#### [Your assignment]
Output the entries that follow character for character. Leave every image out.

#### [Records for processing]

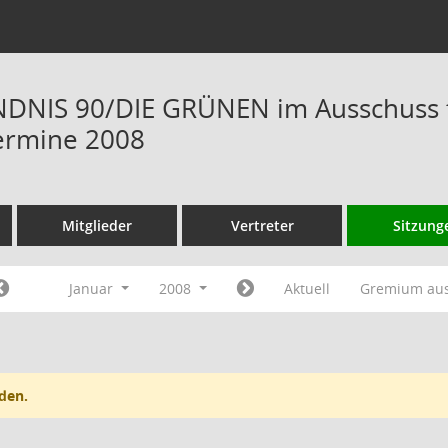
NIS 90/DIE GRÜNEN im Ausschuss fü
ermine 2008
Mitglieder
Vertreter
Sitzung
Januar
2008
Aktuell
Gremium au
den.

#### [Result below]
NIS 90/DIE GRÜNEN im Ausschuss fü
ermine 2008
Mitglieder
Vertreter
Sitzung
Januar
2008
Aktuell
Gremium au
den.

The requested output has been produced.